Dzisiaj Parlament Europejski przegłosował zakaz sprzedaży aut spalinowych od 2035 r. Mieszkańcy EU będą mogli zaopatrzyć się od wspomnianego roku tylko w samochody elektryczne.
Podczas dzisiejszego głosowania Parlament Europejski przeforsował projekt zakazu sprzedaży aut spalinowych od 2035 r. Mowa o nowych autach sprzedawanych w salonach, ponieważ używane wciąż będą mogły być w obrocie. Zakaz sprzedaży aut spalinowych wpisuje się w politykę klimatyczną i strategię programu Fit for 55. Teraz decyzję musi zatwierdzić Rada Unii Europejskiej. Podczas debaty było naprawdę gorąco, a wielu europosłów sprzeciwiało się wprowadzeniu takiego zakazu.
Czytaj także: KPO – czyli przychodzi Kowalski do Malinowskiego
Zakaz samochodów spalinowych w UE od 2035 roku dotyczy aut osobowych oraz dostawczych. Parlament zakaz przegłosował stosunkiem głosów 340 do 279, przy 21 głosach wstrzymujących. Po zatwierdzeniu przez Radę UE akt prawny zostanie opublikowany w Dzienniku Urzędowym Unii Europejskiej.
BREAKING: Historical decision as @Eurparl_EN bans new petrol and diesel cars from 2035 on.
Business and science need direction… Europe provides it ! pic.twitter.com/j9zI3b1bPh
— Guy Verhofstadt (@guyverhofstadt) February 14, 2023
W przypadku nowego projekt Unii Europejskiej jest jeszcze jeden, bardzo ważny aspekt, czy konsumenci będą mogli nowe elektryczne auto kupić na własność. Warto przypomnieć, że obecnie na rynku walka o posiadanie i wydobywanie litu już staje się elementem trwającej wojny gospodarczej między mocarstwami.

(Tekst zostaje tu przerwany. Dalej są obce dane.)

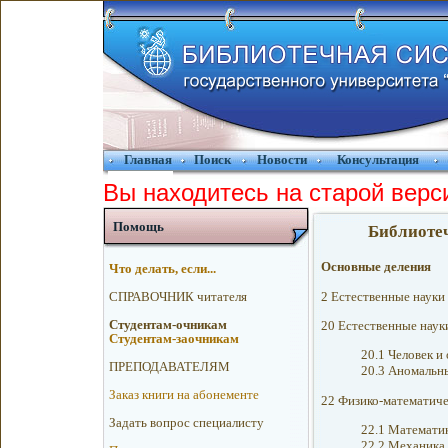
Главная
Поиск
Новости
Консультация
Вы находитесь на старой верс
Помощь
Библиоте
Основные деления
Что делать, если...
2 Естественные науки
CПРАВОЧНИК читателя
Cтудентам-очникам
20 Естественные наук
Cтудентам-заочникам
20.1 Человек и
ПРЕПОДАВАТЕЛЯМ
20.3 Аномальн
Заказ книги на абонементе
22 Физико-математиче
Зaдaть вoпрос спeциалисту
22.1 Математи
22.2 Механика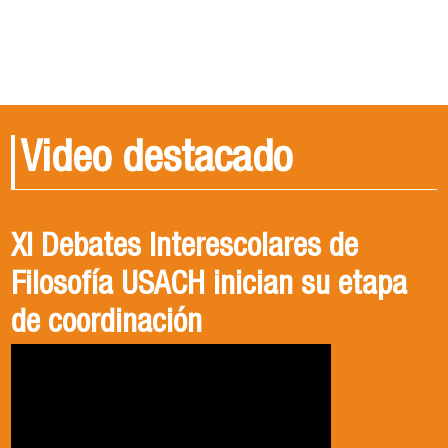
Video destacado
XI Debates Interescolares de
Filosofía USACH inician su etapa
de coordinación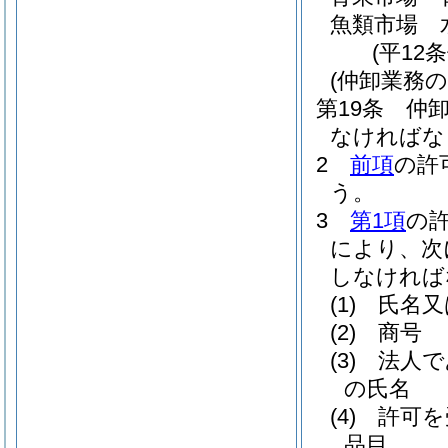
魚類市場 
(平12
(仲卸業務の
第19条
仲
なければな
2
前項
の許
う。
3
第1項
の
により、次
しなければ
(1)
氏名又
(2)
商号
(3)
法人で
の氏名
(4)
許可を
品目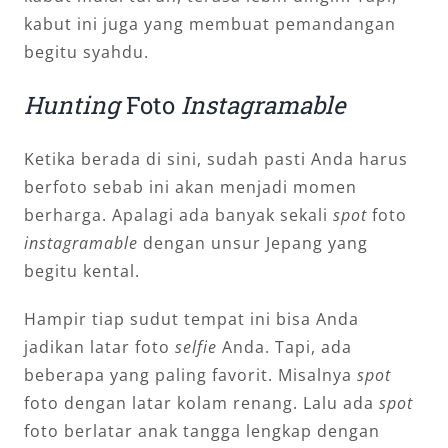
kabut ini juga yang membuat pemandangan
begitu syahdu.
Hunting
Foto
Instagramable
Ketika berada di sini, sudah pasti Anda harus
berfoto sebab ini akan menjadi momen
berharga. Apalagi ada banyak sekali
spot
foto
instagramable
dengan unsur Jepang yang
begitu kental.
Hampir tiap sudut tempat ini bisa Anda
jadikan latar foto
selfie
Anda. Tapi, ada
beberapa yang paling favorit. Misalnya
spot
foto dengan latar kolam renang. Lalu ada
spot
foto berlatar anak tangga lengkap dengan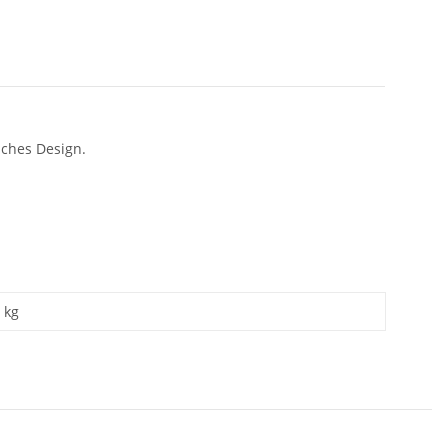
sches Design.
kg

Niezbędnego do produkcji akumulatorów między innymi dla samochodów elektrycznych. W ramach unijnego projektu Fit for 55. Wielką rolę odgrywać będzie transport. Kraje wspólnoty do 2035 r. mają osiągnąć zerową emisję spalin w transporcie.
Czytaj także: Zimbabwe zakazało eksportu nieprzetworzonego litu
W związku z tym Bruksela prowadzi również działania na rzecz pozyskania litu za pomocą recyklingu surowców wtórnych w gospodarce o obiegu zamkniętym. Przewodnicząca Komisji Europejskiej Ursula von der Leyen w swoim przemówieniu 14 września 2022 r. zaznaczyła, że już wkrótce dwie trzecie potrzebnych w UE akumulatorów litowo-jonowych produkowane będzie w krajach wspólnoty. Dlatego według nowych planów koncerny samochodowe nie będą już „producentami” aut, lecz „dostawcami usług mobilnych”. Jest to spowodowane kontrolowaniem posiadania surowca na rynku. Najprostszym sposobem, aby właściciel elektrycznego auta nie mógł sprzedać go poza teren UE, będzie brak możliwości jego zakupu na rynku pierwotnym. Motoryzacja w najbliższych latach będzie dążyć do modelu „subskrybenckiego”, czyli długookresowego wynajmu samochodów. W związku z tym koncerny samochodowe staną się „dostawcą usług mobilnych”, a nie „producentami samochodów”.